I've finished my Masters... and the reality of pay inequality is hitting home 5 years ago

I've finished my Masters... and the reality of pay inequality is hitting home

College graduates in Ireland have a lot to worry about.


There may be a lack of jobs in your field. You might end up working somewhere you hate for a few years just to get by. College debt may be starting to rear its ugly head.

And if you manage to get past all of these obstacles, there’s still one more worry that us women in Ireland have to deal with - not making the same amount of money as our male counterparts.

I’ve just finished my Masters in journalism. Before that I did a four year degree, and before that a whole six years of secondary school. I like to think (or hope) that I’m pretty employable in my field.

But even if I managed to land the job of my dreams, the knowledge that I still won’t make the same amount of money over the course of my career as my male colleagues remains. I’ll be doing the same job. I’ll work the same amount of hours. And yet, the money I’m making probably won’t equal that of the men working beside me.


Wage gap

The wage gap is not a myth, even though the likes of Twitter might try to tell us that it is. The conveniently named hashtag ‘#wagegapmyth’ will say that lots of men are discriminated in the workplace too, that all the statistics are lying, and that maybe women are just a bit lazier than their male counterparts.

While it is undoubtable that countless men do, and have, faced discrimination in the workplace for multiple reasons, the statistics comparing women’s earnings against men’s do not lie.

This year a report published by the Women In Work Index showed that Irish women were making on average 15% less than our male counterparts per year.


The report, published by PwC, considered a number of variables including wages, the share of women in full or part time jobs, and the numbers of women currently unemployed. Ireland ranked 25 out of 33 on the PwC’s list of countries relating to the positions of women in the workplace, making it one of the worst places for women to work in the developed world.

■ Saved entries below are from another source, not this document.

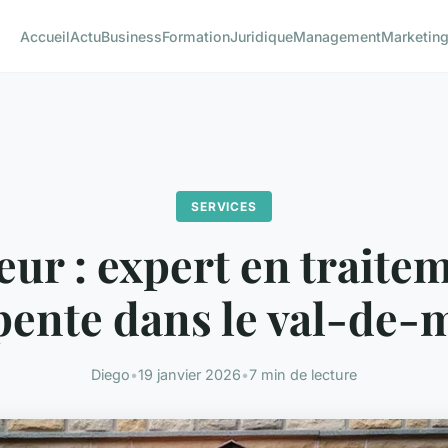
Accueil
Actu
Business
Formation
Juridique
Management
Marketin
SERVICES
ur : expert en traite
pente dans le val-de-
Diego
•
19 janvier 2026
•
7 min de lecture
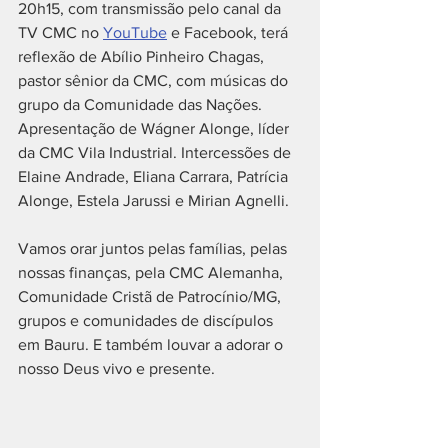
20h15, com transmissão pelo canal da 
TV CMC no 
YouTube
 e Facebook, terá 
reflexão de Abílio Pinheiro Chagas, 
pastor sênior da CMC, com músicas do 
grupo da Comunidade das Nações. 
Apresentação de Wágner Alonge, líder 
da CMC Vila Industrial. Intercessões de 
Elaine Andrade, Eliana Carrara, Patrícia 
Alonge, Estela Jarussi e Mirian Agnelli.
Vamos orar juntos pelas famílias, pelas 
nossas finanças, pela CMC Alemanha, 
Comunidade Cristã de Patrocínio/MG, 
grupos e comunidades de discípulos 
em Bauru. E também louvar a adorar o 
nosso Deus vivo e presente.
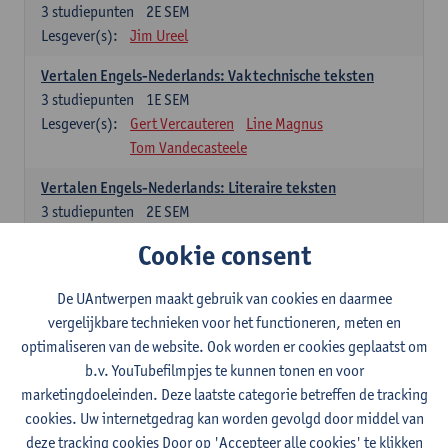
3
studiepunten
2E SEM
Lesgever(s):
Jim Ureel
Vertalen Engels-Nederlands: Vaktechnische teksten
3
studiepunten
1E SEM
Lesgever(s):
Gert Vercauteren
Line Magnus
Tom Vandecasteele
Vertalen Engels-Nederlands: Literaire teksten
3
studiepunten
2E SEM
Lesgever(s):
Christophe Declercq
Cookie consent
Spaans: verplichte opleidingsonderdelen
De UAntwerpen maakt gebruik van cookies en daarmee
vergelijkbare technieken voor het functioneren, meten en
El concepto de revolución en Hispanoamérica (siglos XX-
optimaliseren van de website. Ook worden er cookies geplaatst om
XXI)
b.v. YouTubefilmpjes te kunnen tonen en voor
3
studiepunten
1E SEM
marketingdoeleinden. Deze laatste categorie betreffen de tracking
Lesgever(s):
Rafael Pedemonte
cookies. Uw internetgedrag kan worden gevolgd door middel van
Vertalen Spaans-Nederlands: Juridische en economische
deze tracking cookies Door op 'Accepteer alle cookies' te klikken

Equality in Ireland has progressed a lot over the years, but we’re still not doing too great in terms of bridging the gap between male and female earnings.

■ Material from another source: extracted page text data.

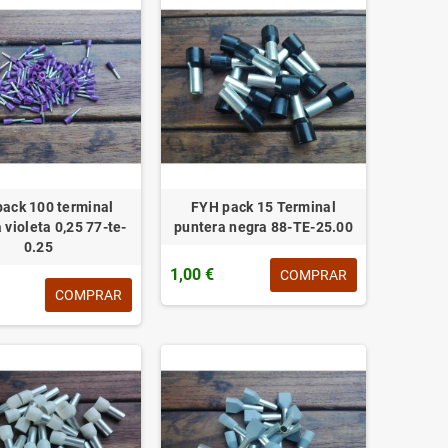
ack 100 terminal
FYH pack 15 Terminal
 violeta 0,25 77-te-
puntera negra 88-TE-25.00
0.25
1,00 €
COMPRAR
COMPRAR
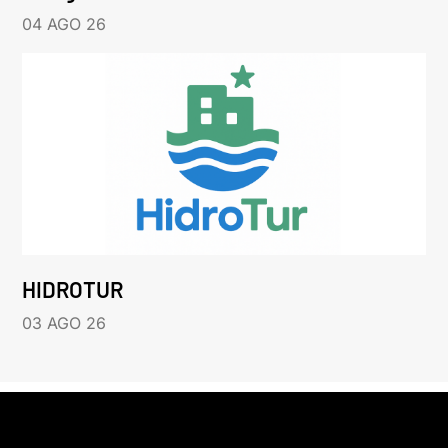
04 AGO 26
HIDROTUR
03 AGO 26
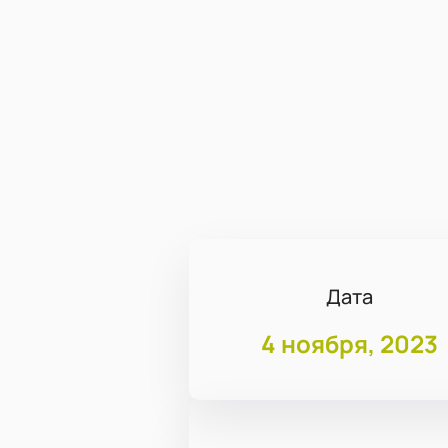
Дата
4 ноября, 2023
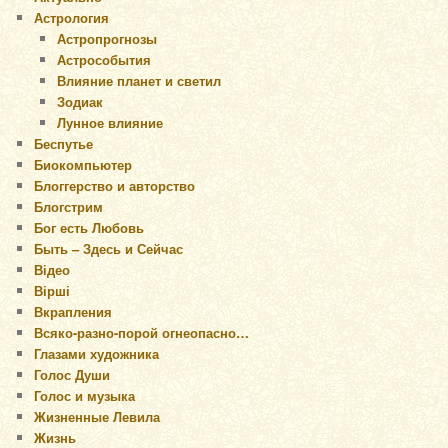
Астрология
Астропрогнозы
Астрособытия
Влияние планет и светил
Зодиак
Лунное влияние
Беспутье
Биокомпьютер
Блоггерство и авторство
Блогстрим
Бог есть Любовь
Быть – Здесь и Сейчас
Відео
Вірші
Вкрапления
Всяко-разно-порой огнеопасно…
Глазами художника
Голос Души
Голос и музыка
Жизненные Левила
Жизнь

Ireland is trailing behind the likes of the UK and Poland when it comes to gender equality in the workplace, with both countries having significantly decreased their gender pay gaps since the millennium.

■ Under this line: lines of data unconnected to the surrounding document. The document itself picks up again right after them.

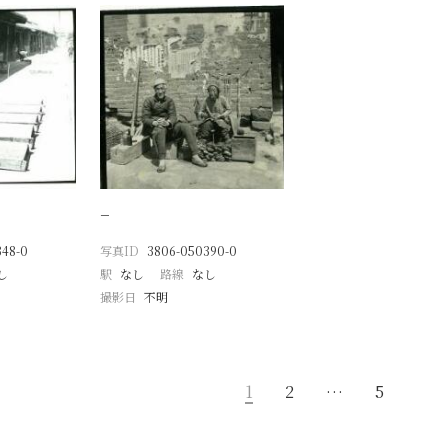
−
348-0
写真ID
3806-050390-0
し
駅
なし
路線
なし
撮影日
不明
1
2
…
5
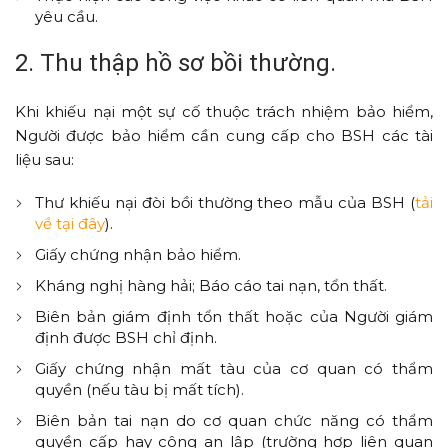
yêu cầu.
2. Thu thập hồ sơ bồi thường.
Khi khiếu nại một sự cố thuộc trách nhiệm bảo hiểm,
Người được bảo hiểm cần cung cấp cho BSH các tài
liệu sau:
Thư khiếu nại đòi bồi thường theo mẫu của BSH (
tải
về tại đây
).
Giấy chứng nhận bảo hiểm.
Kháng nghị hàng hải; Báo cáo tai nạn, tổn thất.
Biên bản giám định tổn thất hoặc của Người giám
định được BSH chỉ định.
Giấy chứng nhận mất tàu của cơ quan có thẩm
quyền (nếu tàu bị mất tích).
Biên bản tai nạn do cơ quan chức năng có thẩm
quyền cấp hay công an lập (trường hợp liên quan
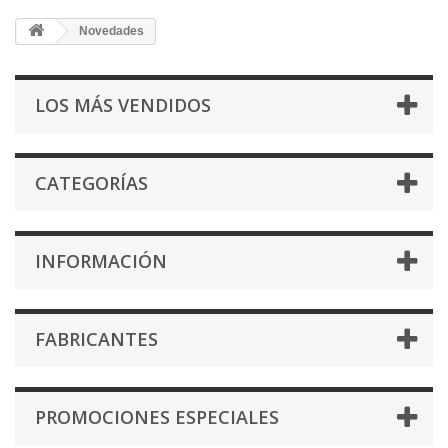
Novedades
LOS MÁS VENDIDOS
CATEGORÍAS
INFORMACIÓN
FABRICANTES
PROMOCIONES ESPECIALES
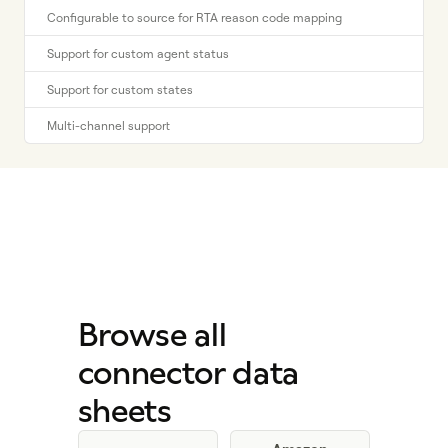
Configurable to source for RTA reason code mapping
Support for custom agent status
Support for custom states
Multi-channel support
Browse all
connector data
sheets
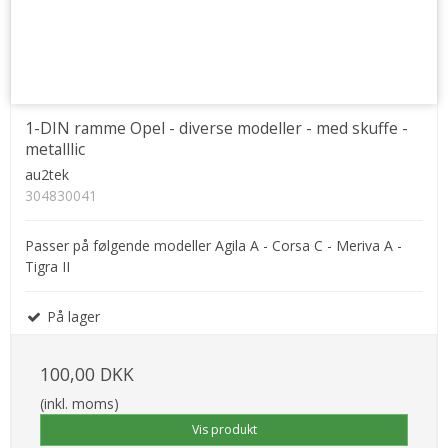
1-DIN ramme Opel - diverse modeller - med skuffe -
metalllic
au2tek
304830041
Passer på følgende modeller Agila A - Corsa C - Meriva A -
Tigra II
På lager
100,00 DKK
(inkl. moms)
Vis produkt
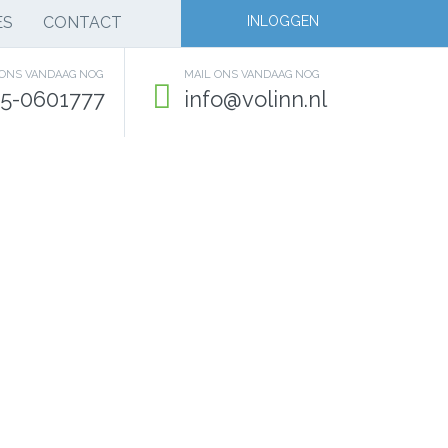
ES
CONTACT
INLOGGEN
 ONS VANDAAG NOG
MAIL ONS VANDAAG NOG
5-0601777
info@volinn.nl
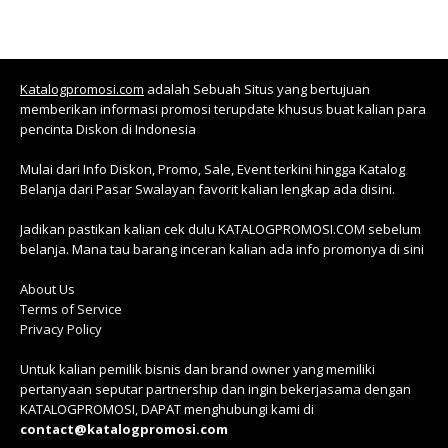
Katalogpromosi.com
adalah Sebuah Situs yang bertujuan
memberikan informasi promosi terupdate khusus buat kalian para
pencinta Diskon di Indonesia
Mulai dari Info Diskon, Promo, Sale, Event terkini hingga Katalog
Belanja dari Pasar Swalayan favorit kalian lengkap ada disini.
Jadikan pastikan kalian cek dulu KATALOGPROMOSI.COM sebelum
belanja. Mana tau barang inceran kalian ada info promonya di sini
About Us
Terms of Service
Privacy Policy
Untuk kalian pemilik bisnis dan brand owner yang memiliki
pertanyaan seputar partnership dan ingin bekerjasama dengan
KATALOGPROMOSI, DAPAT menghubungi kami di
contact@katalogpromosi.com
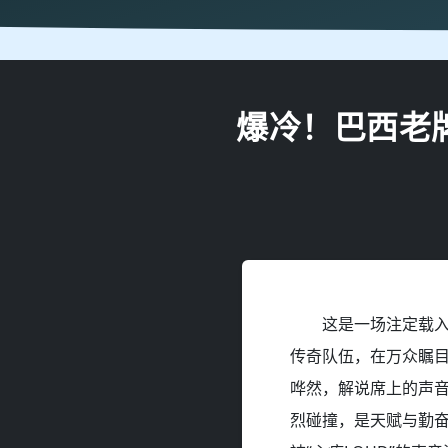
爆冷！巴西老
这是一场注定载入
传奇队伍，在万众瞩
哗然，解说席上的声
烈碰撞，是天赋与勤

New Zealand and Slovenia currently have the smallest wage gap standing at just 6 percent.

But in some cases, the problem does not just lie with the figures themselves, but society’s attitudes towards women’s fight for equal pay.

Last week, it came to light that Wonder Woman star Gal Gadot responded to recent controversial reports that she was only paid $300,000 for playing the title character in the latest DC movie. According to TMZ, Gadot stated that she was “grateful and happy” to be paid what she was.

Wonder Woman has since become the highest grossing film directed by a woman.

Gal gadot wonder woman


Similarly, it was found today that women working in The White House are earning just 80c to every dollar paid to their male colleagues.

It is believed that this disparity is mostly due to more women occupying lower ranking jobs in The White House. This factor is a common contributor to the wage gap where women are less encouraged to apply for higher positions in the workplace.

According to a study released the American Association Of University Women this year, this lack of encouragement is only one of many reasons why the wage gap is still carrying on in the States. The underrepresentation of women in jobs traditionally ‘meant for men’, such as engineering, is making it continuously more difficult for the wage gap to narrow. Negative attitudes towards maternity leave and gender bias also regularly affect the gap.

In an attempt to bridge this ever present disparity, the US hold an annual day of awareness. Equal Pay Day falls on a different date every year to symbolise the extra time that women have to work to make the same amount of money as men.

This year, Equal Pay Day fell on April 4. Next year, it’s due to happen on April 10.

Wage gap - HeadStuff.org

However, the US’s national average wage (where women typically make 80c to every man’s dollar), doesn’t emphasise the even greater wage gap between men and women of colour.

Where white women are making 80c, black women are making 63c. The numbers are even more startling when compared with Latina women, who are earning just 54c for every dollar made by a white man.

Progress is being made, but slowly. Ireland may not be in as critical a position as we were in the year 2000, but that doesn’t mean that gender equality in the workplace has been achieved.

Small steps are being taken, like the introduction of the Gender Pay Gap Information Bill, to close the gap. We need to continue to move forward by giving women the opportunity to apply for high position jobs, and leaving gender discrimination at the door.

Not being paid the same amount of money as men is the last thing new college graduates should have to be worrying about.